Rachel berdiri termenung di sebelah brankar tempat Niels terbaring tak sadarkan diri. Matanya menatap Niels penuh tanda tanya, menduga bahwa pria itu tidak sekedar pingsan karena fisiknya yang lelah sebagaimana yang dikatakan dokter spesialis yang menanganinya. Memang dokter mengatakan Niels perlu menjalani pemeriksaan lebih lanjut, dan Rachel yang mengaku sebagai wali dari Niels telah menyetujuinya. Namun, tetap saja, Rachel tak bisa berhenti khawatir, meskipun fasilitas medis terbaik telah ia berikan cuma-cuma untuk Niels.

Orang-orang mungkin akan menilainya berlebihan dengan membayar rumah sakit dan pengobatan kelas VVIP+ hanya untuk seseorang yang pingsan karena kelelahan.

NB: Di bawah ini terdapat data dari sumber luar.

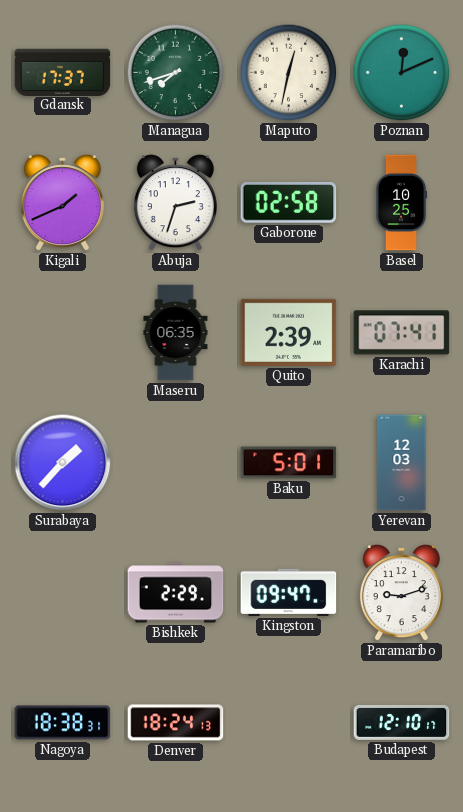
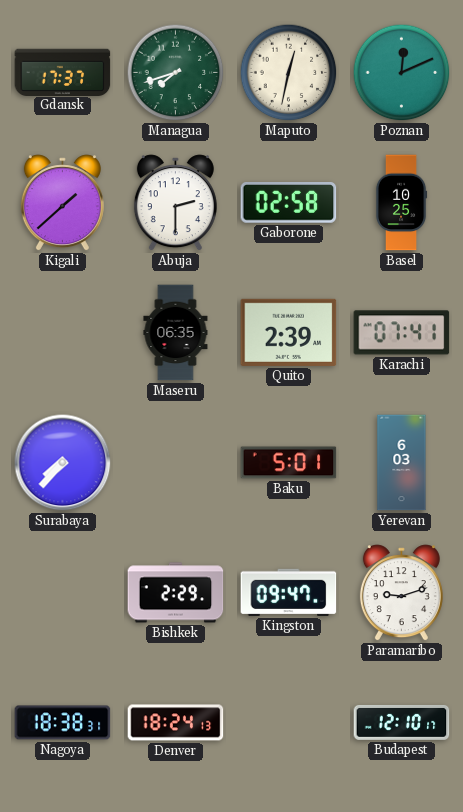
Kigali: 1:41 -> 1:38
Abuja: 2:33 -> 2:30
Surabaya: 1:37 -> 7:37
Yerevan: 12:03 -> 6:03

Tetapi Rachel tidak berpikir bahwa pingsannya Niels adalah karena hal remeh. Pasti ada sesuatu, pikirnya yang selalu kritis.

Rachel menghela, menaikkan selimut Niels telaten, memastikan pria itu tidak akan kedinginan. "Aku pergi dulu, Niels. Isabela akan datang," bisiknya di dekat telinga Niels. "Lekaslah sadar dan aku akan mengunjungimu segera setelahnya," lanjutnya.

Oh, Rachel benar-benar dramatis.

Baru saja ia hendak melangkah keluar, seorang gadis tampak berlarian, membuka pintu ruang rawat Niels tergesa.

Ah, itu dia, Isabela.

"Rachel!"

Rachel tersentak kaget. Isabela, gadis itu memeluknya tiba-tiba, membuat Rachel sedikit tidak nyaman karena tidak terbiasa.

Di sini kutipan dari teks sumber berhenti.